No tenía ningún plan, salvo salir al aire libre. Era evidente que mi imitación era un rotundo fracaso. Todo lo que podía hacer era llegar a un lugar seguro y pedir instrucciones. Había bajado dos pisos cuando oí el timbre de alarma.

Sentí un escalofrío. Tenía que librarme del llamativo uniforme. Me quité la chaqueta y me dediqué a arrancar el galón de las muñecas y a sacarme las hombreras. No podía suprimir el galón de las solapas: en él estaba entretejido el micrófono. Nada más podía hacer para cambiar mi aspecto.

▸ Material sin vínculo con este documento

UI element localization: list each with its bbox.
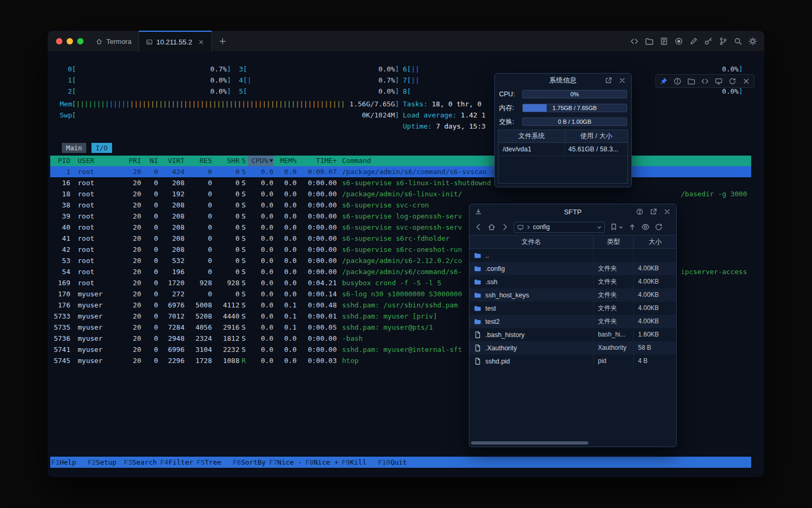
plus-icon (218, 37, 227, 46)
file-row[interactable]: .. (469, 249, 676, 262)
column-pid[interactable]: PID (50, 156, 70, 166)
filesystem-row[interactable]: /dev/vda1 45.61GB / 58.3... (499, 143, 628, 156)
column-mem[interactable]: MEM% (273, 156, 297, 166)
cell-shr: 0 (212, 288, 239, 300)
filesystem-usage: 45.61GB / 58.3... (565, 143, 628, 156)
tab-termora-home[interactable]: Termora (89, 31, 139, 52)
info-icon[interactable] (673, 77, 681, 85)
file-row[interactable]: sshd.pid pid 4 B (469, 355, 676, 368)
settings-icon[interactable] (749, 37, 757, 46)
branch-icon[interactable] (719, 37, 727, 46)
cell-user: myuser (70, 344, 128, 355)
code-icon[interactable] (630, 37, 639, 46)
new-tab-button[interactable] (212, 31, 233, 52)
column-pri[interactable]: PRI (128, 156, 141, 166)
file-row[interactable]: ssh_host_keys 文件夹 4.00KB (469, 288, 676, 302)
cell-pid: 5736 (50, 333, 70, 344)
column-usage[interactable]: 使用 / 大小 (565, 130, 628, 142)
column-filesize[interactable]: 大小 (634, 235, 676, 248)
forward-icon[interactable] (501, 223, 509, 231)
chevron-down-icon[interactable] (597, 225, 602, 230)
close-window-button[interactable] (56, 38, 62, 44)
column-time[interactable]: TIME+ (297, 156, 337, 166)
column-filetype[interactable]: 类型 (594, 235, 634, 248)
back-icon[interactable] (474, 223, 483, 231)
sftp-titlebar: SFTP (469, 204, 676, 219)
cell-ni: 0 (141, 277, 158, 288)
cell-virt: 208 (158, 199, 184, 211)
function-key-button[interactable]: F4 Filter (159, 457, 196, 468)
cell-res: 0 (184, 266, 212, 277)
zoom-window-button[interactable] (77, 38, 84, 44)
file-type: Xauthority (594, 341, 634, 355)
function-key-button[interactable]: F2 Setup (87, 457, 123, 468)
function-key-button[interactable]: F5 Tree (196, 457, 232, 468)
upload-icon[interactable] (628, 223, 636, 231)
file-row[interactable]: test2 文件夹 4.00KB (469, 315, 676, 328)
file-row[interactable]: .config 文件夹 4.00KB (469, 262, 676, 275)
horizontal-scrollbar[interactable] (471, 441, 675, 444)
file-row[interactable]: .Xauthority Xauthority 58 B (469, 341, 676, 355)
htop-tab-io[interactable]: I/O (91, 143, 112, 153)
file-type: 文件夹 (594, 302, 634, 315)
folder-icon[interactable] (645, 37, 653, 46)
folder-icon[interactable] (687, 77, 695, 85)
column-ni[interactable]: NI (141, 156, 158, 166)
journal-icon[interactable] (660, 37, 668, 46)
record-icon[interactable] (675, 37, 683, 46)
column-res[interactable]: RES (184, 156, 212, 166)
file-icon (474, 357, 482, 365)
column-shr[interactable]: SHR (212, 156, 239, 166)
function-key-button[interactable]: F6 SortBy (232, 457, 268, 468)
column-filename[interactable]: 文件名 (469, 235, 594, 248)
column-virt[interactable]: VIRT (158, 156, 184, 166)
function-key-button[interactable]: F7 Nice - (268, 457, 304, 468)
minimize-window-button[interactable] (67, 38, 73, 44)
column-state[interactable]: S (239, 156, 248, 166)
file-row[interactable]: .bash_history bash_hi... 1.60KB (469, 328, 676, 341)
column-user[interactable]: USER (70, 156, 128, 166)
search-icon[interactable] (734, 37, 742, 46)
edit-icon[interactable] (689, 37, 698, 46)
tab-ssh-session[interactable]: 10.211.55.2 (139, 31, 213, 52)
function-key-button[interactable]: F10 Quit (377, 457, 417, 468)
path-breadcrumb[interactable]: config (514, 222, 605, 233)
column-cpu-sort[interactable]: CPU% (248, 156, 273, 166)
htop-tab-main[interactable]: Main (62, 143, 86, 153)
cell-pid: 18 (50, 188, 70, 199)
pin-icon[interactable] (660, 77, 668, 85)
bookmarks-button[interactable] (610, 223, 623, 231)
monitor-icon[interactable] (715, 77, 723, 85)
cell-time: 0:00.00 (297, 255, 337, 266)
file-row[interactable]: test 文件夹 4.00KB (469, 302, 676, 315)
code-icon[interactable] (701, 77, 709, 85)
command-overflow-text: /basedir -g 3000 (681, 188, 747, 199)
file-type (594, 249, 634, 262)
tab-close-icon[interactable] (198, 39, 205, 46)
cpu-meter: 1[0.0%] (60, 75, 231, 86)
eye-icon[interactable] (641, 223, 650, 231)
process-row[interactable]: 1 root 20 0 424 0 0 S 0.0 0.0 0:00.07 /p… (50, 166, 751, 177)
key-icon[interactable] (704, 37, 713, 46)
function-key-button[interactable]: F1 Help (50, 457, 87, 468)
cell-state: S (239, 244, 248, 255)
function-key-button[interactable]: F3 Search (123, 457, 159, 468)
refresh-icon[interactable] (654, 223, 663, 231)
file-row[interactable]: .ssh 文件夹 4.00KB (469, 275, 676, 288)
refresh-icon[interactable] (728, 77, 736, 85)
scrollbar-thumb[interactable] (471, 441, 588, 444)
cell-virt: 208 (158, 211, 184, 222)
cell-state: S (239, 277, 248, 288)
home-icon[interactable] (487, 223, 496, 231)
process-row[interactable]: 18 root 20 0 192 0 0 S 0.0 0.0 0:00.00 /… (50, 188, 751, 199)
cell-virt: 208 (158, 233, 184, 244)
cell-pri: 20 (128, 322, 141, 333)
current-directory[interactable]: config (533, 223, 595, 231)
cell-ni: 0 (141, 322, 158, 333)
cell-ni: 0 (141, 211, 158, 222)
process-row[interactable]: 16 root 20 0 208 0 0 S 0.0 0.0 0:00.00 s… (50, 177, 751, 188)
function-key-button[interactable]: F8 Nice + (304, 457, 341, 468)
column-filesystem[interactable]: 文件系统 (499, 130, 565, 142)
close-icon[interactable] (742, 77, 750, 85)
function-key-button[interactable]: F9 Kill (340, 457, 377, 468)
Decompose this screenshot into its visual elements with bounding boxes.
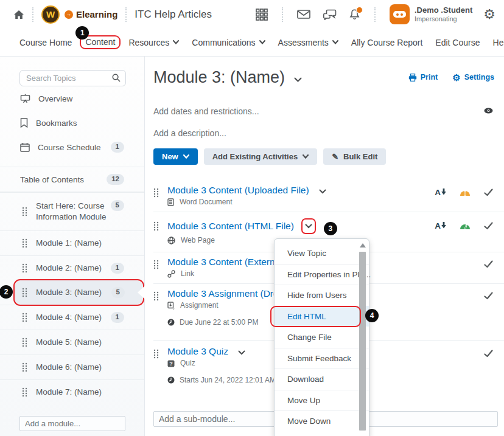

Probablemente aquella escalera en desuso era una vía de salida como cualquier otra. Seguí avanzando. Probé las puertas de cada piso. Todas estaban cerradas con llave. Buena señal, pensé. La escalera concluía en un callejón sin salida lleno de toneles y mohosas cajas de cartón. Volví a subir al primer rellano y presté atención. Al otro lado de la puerta escuché voces altas y estruendo de pisadas. Recordé que la puerta de la escalera estaba cerca de la entrada principal de la antigua mansión. Parecía que estaba atrapado.

Volví a bajar y corrí uno de los toneles a un costado. Observé la pared y descubrí el borde del marco de una puerta. Cambié de lugar otro tonel y encontré el pomo. Estaba atascado. Me pregunté cuánto ruido podría hacer sin que me oyeran. Decidí que no demasiado.

Necesitaba algo para hacer palanca. Las cajas de cartón parecían ofrecer una posibilidad; arranqué las solapas de una de ellas y analicé el contenido. Estaba llena de mohosos libros de contabilidad: no me servían para nada.

En la siguiente tuve más suerte: antigua platería, ollas y cacerolas. Encontré una pesada cuchilla de carnicero y deslicé la hoja en la rendija de la puerta, que resultó tan sólida como una caja fuerte. Volví a intentarlo. Me parecía imposible que fuera tan resistente, pero no logré moverla.

Di un paso atrás. Tal vez lo único inteligente fuera olvidar toda precaución y atravesarla de un empujón. Me apoyé para buscar el punto menos resistente y… retrocedí, apretándome contra la pared, con la pistola en la mano: el pomo de la puerta estaba girando.